Episode 86 of the Divorce and Your Money Show is part two of a three-part series on Financial Affidavits, also called a Statement of Net Worth.
If you did not hear the first part of the series, be sure to go back and listen to it. The Income Section is the most important part of the Financial Affidavit—since both child support and spousal support are income-driven. Income is far more complicated than it may seem. Pay periods vary from 24 to 26 times per year, and bonuses, investment income, seasonal work, and overtime all affect your true income.
Expenses are the most complicated to calculate. There are thousands of types of expenses throughout the year. Categorizing them can be a nightmare, and tracking them can be even more difficult. Do you pay with cash or credit card? Do you pay your bills monthly, bimonthly, or yearly? What about one-time expenses that slip through the cracks?

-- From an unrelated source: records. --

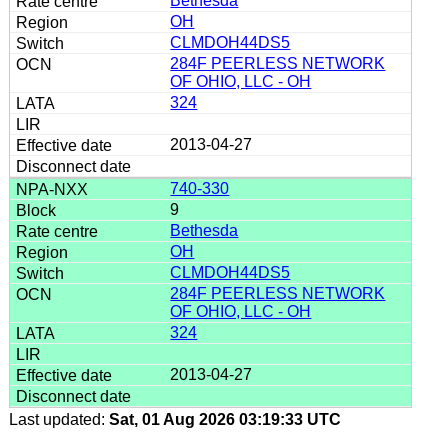
Bethesda
OH
CLMDOH44DS5
284F PEERLESS NETWORK
OF OHIO, LLC - OH
324
2013-04-27
740-330
9
Bethesda
OH
CLMDOH44DS5
284F PEERLESS NETWORK
OF OHIO, LLC - OH
324
2013-04-27
Last updated:
Sat, 01 Aug 2026 03:19:33 UTC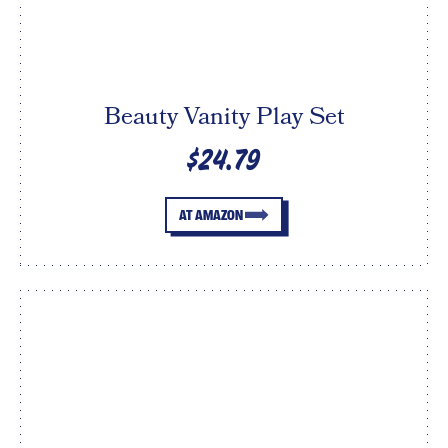
Beauty Vanity Play Set
$24.79
AT AMAZON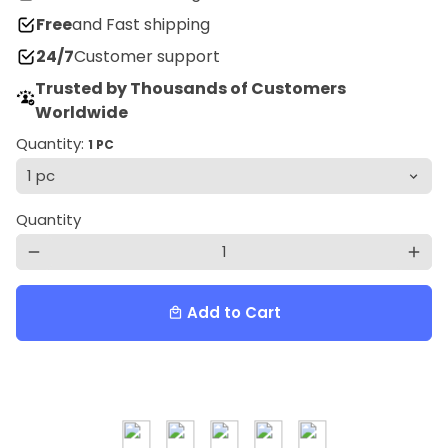
Free
and Fast shipping
24/7
Customer support
Trusted by Thousands of Customers
Worldwide
Quantity:
1 PC
Quantity
remove
add
Add to Cart
local_mall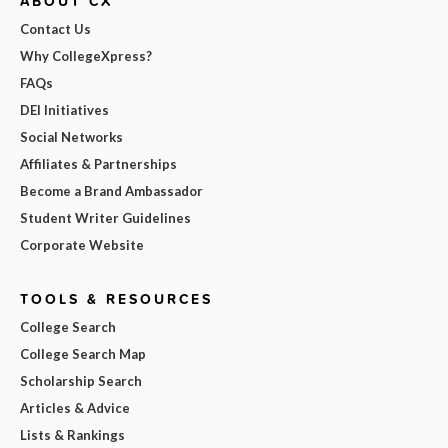
ABOUT CX
Contact Us
Why CollegeXpress?
FAQs
DEI Initiatives
Social Networks
Affiliates & Partnerships
Become a Brand Ambassador
Student Writer Guidelines
Corporate Website
TOOLS & RESOURCES
College Search
College Search Map
Scholarship Search
Articles & Advice
Lists & Rankings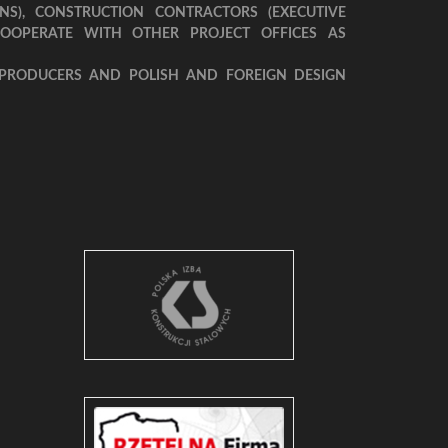
NS), CONSTRUCTION CONTRACTORS (EXECUTIVE
COOPERATE WITH OTHER PROJECT OFFICES AS
 PRODUCERS AND POLISH AND FOREIGN DESIGN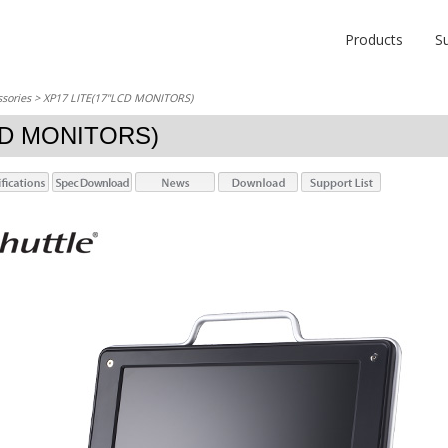
Products
S
sories
> XP17 LITE(17"LCD MONITORS)
CD MONITORS)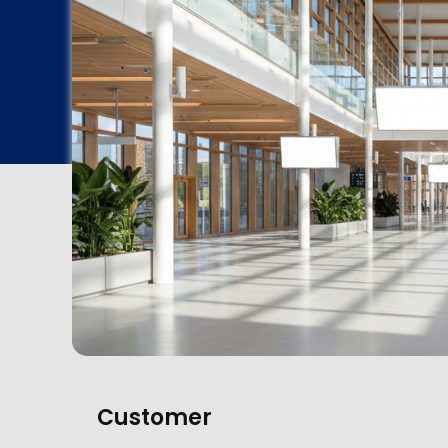
Customer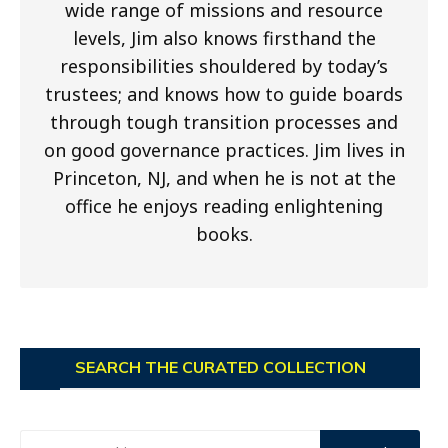
wide range of missions and resource
levels, Jim also knows firsthand the
responsibilities shouldered by today’s
trustees; and knows how to guide boards
through tough transition processes and
on good governance practices. Jim lives in
Princeton, NJ, and when he is not at the
office he enjoys reading enlightening
books.
SEARCH THE CURATED COLLECTION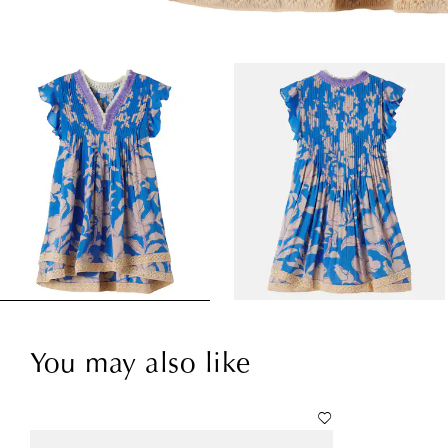
You may also like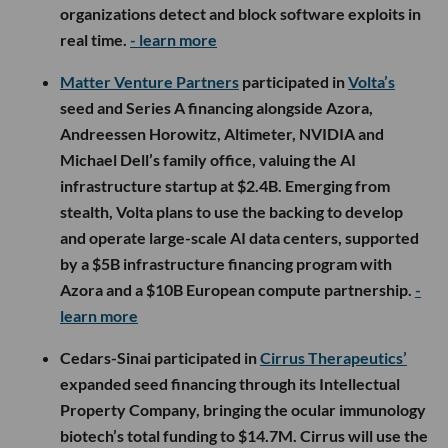
organizations detect and block software exploits in
real time.
- learn more
Matter Venture Partners
participated in
Volta’s
seed and Series A financing alongside Azora,
Andreessen Horowitz, Altimeter, NVIDIA and
Michael Dell’s family office, valuing the AI
infrastructure startup at $2.4B. Emerging from
stealth, Volta plans to use the backing to develop
and operate large-scale AI data centers, supported
by a $5B infrastructure financing program with
Azora and a $10B European compute partnership.
-
learn more
Cedars-Sinai participated in
Cirrus Therapeutics’
expanded seed financing through its Intellectual
Property Company, bringing the ocular immunology
biotech’s total funding to $14.7M. Cirrus will use the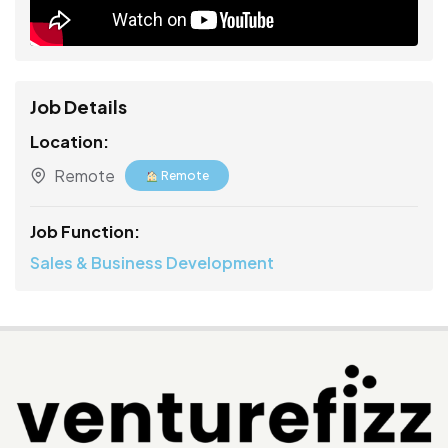
Job Details
Location:
Remote
Remote
Job Function:
Sales & Business Development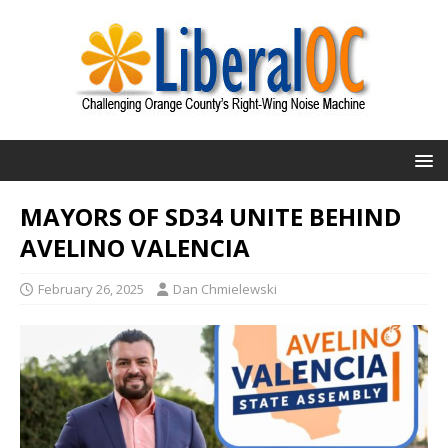
MAYORS OF SD34 UNITE BEHIND
AVELINO VALENCIA
February 26, 2025
Dan Chmielewski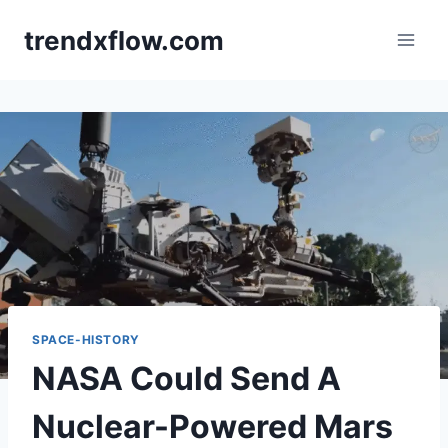
Skip
trendxflow.com
to
content
SPACE-HISTORY
NASA Could Send A
Nuclear-Powered Mars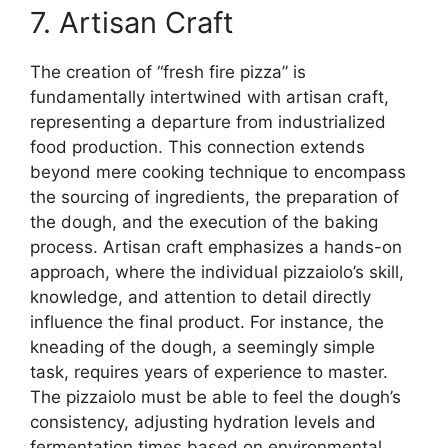
7. Artisan Craft
The creation of “fresh fire pizza” is
fundamentally intertwined with artisan craft,
representing a departure from industrialized
food production. This connection extends
beyond mere cooking technique to encompass
the sourcing of ingredients, the preparation of
the dough, and the execution of the baking
process. Artisan craft emphasizes a hands-on
approach, where the individual pizzaiolo’s skill,
knowledge, and attention to detail directly
influence the final product. For instance, the
kneading of the dough, a seemingly simple
task, requires years of experience to master.
The pizzaiolo must be able to feel the dough’s
consistency, adjusting hydration levels and
fermentation times based on environmental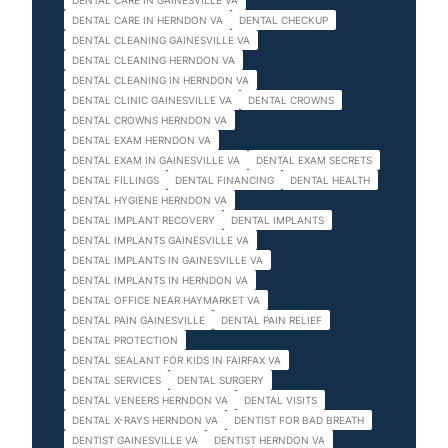
DENTAL CARE IN GAINESVILLE VA
DENTAL CARE IN HERNDON VA
DENTAL CHECKUP
DENTAL CLEANING GAINESVILLE VA
DENTAL CLEANING HERNDON VA
DENTAL CLEANING IN HERNDON VA
DENTAL CLINIC GAINESVILLE VA
DENTAL CROWNS
DENTAL CROWNS HERNDON VA
DENTAL EXAM HERNDON VA
DENTAL EXAM IN GAINESVILLE VA
DENTAL EXAM SECRETS
DENTAL FILLINGS
DENTAL FINANCING
DENTAL HEALTH
DENTAL HYGIENE HERNDON VA
DENTAL IMPLANT RECOVERY
DENTAL IMPLANTS
DENTAL IMPLANTS GAINESVILLE VA
DENTAL IMPLANTS IN GAINESVILLE VA
DENTAL IMPLANTS IN HERNDON VA
DENTAL OFFICE NEAR HAYMARKET VA
DENTAL PAIN GAINESVILLE
DENTAL PAIN RELIEF
DENTAL PROTECTION
DENTAL SEALANT FOR KIDS IN FAIRFAX VA
DENTAL SERVICES
DENTAL SURGERY
DENTAL VENEERS HERNDON VA
DENTAL VISITS
DENTAL X-RAYS HERNDON VA
DENTIST FOR BAD BREATH
DENTIST GAINESVILLE VA
DENTIST HERNDON VA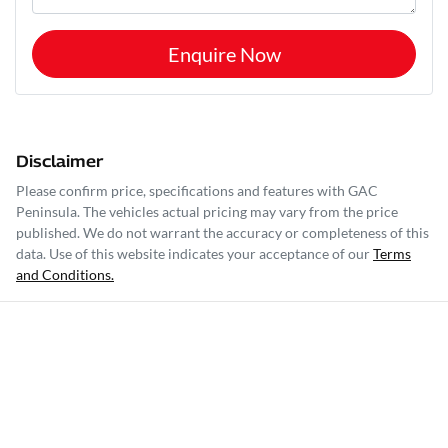
Enquire Now
Disclaimer
Please confirm price, specifications and features with
GAC
Peninsula
. The vehicles actual pricing may vary from the price
published. We do not warrant the accuracy or completeness of this
data. Use of this website indicates your acceptance of our
Terms
and Conditions.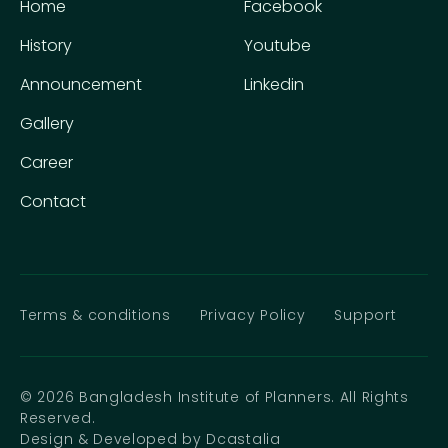
Home
Facebook
History
Youtube
Announcement
Linkedin
Gallery
Career
Contact
Terms & conditions
Privacy Policy
Support
© 2026 Bangladesh Institute of Planners. All Rights
Reserved.
Design & Developed by Dcastalia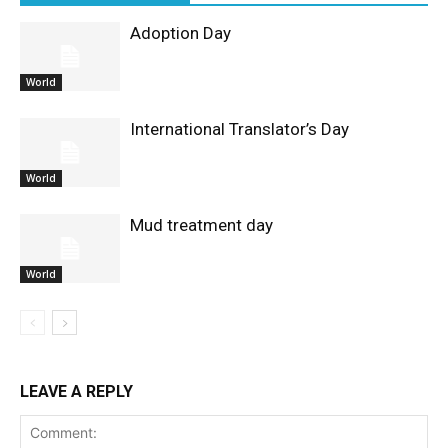
Adoption Day
World
International Translator’s Day
World
Mud treatment day
World
LEAVE A REPLY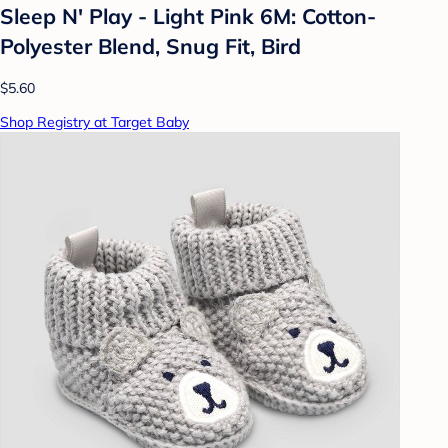
Sleep N' Play - Light Pink 6M: Cotton-
Polyester Blend, Snug Fit, Bird
$5.60
Shop Registry at Target Baby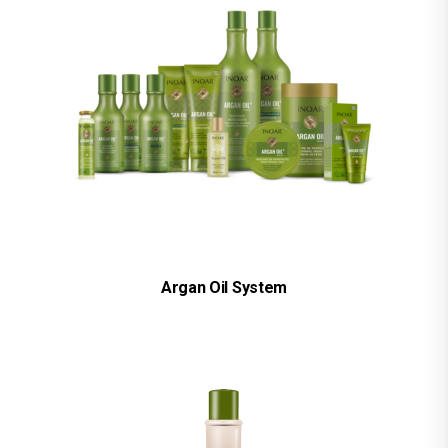
Argan Oil System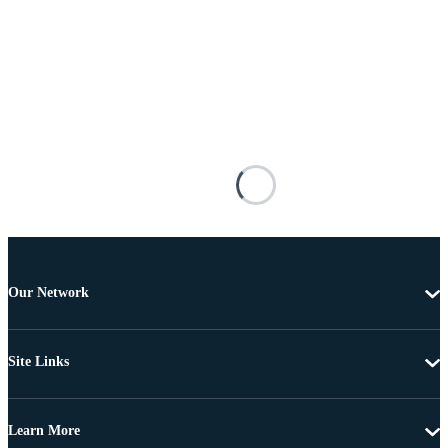
Our Network
Site Links
Learn More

Assets are anything that you own—which has value or could have value. Cars, houses, jewelry, and investments are all examples of assets. It is important to keep track of when you purchased these assets. To prevent being accused of trying to hide assets, it is important to list anything that you think may have value. That collection of Beanie Babies could come back to haunt you—if you do not disclose it.
List the liabilities and debts that you owe. Credit cards, student loan debts, and mortgages are all fairly straightforward examples.
Once you have finished filling out these four sections, you are done with the first draft. Be sure to verify that everything makes sense. Is your income lower than your expenses? Have you accidentally placed an expense in two locations? If your name is on an asset or debt, it is yours, and you must report it.
Key Learning Points
- The Income Section of the Financial Affidavit affects spousal support and child support. It is the most important part of the settlement.
- Have a full year’s worth of earnings; pay periods, bonuses, and deductions all vary in almost every job.
- Expenses are the most complicated to get right. One-time expenses, cash transactions, and categorizing expenses are difficult to organize, but you must organize them.
- Assets are anything that you own that has value or might have value. Be sure to disclose anything and everything in your assets column—as you want to make sure you will not be accused of hiding assets in the future.
- Liabilities are any debts that you owe, including mortgages, credit cards, student debt, and personal loans.
- Review the first draft you created. Look for discrepancies or anything else that does not make sense.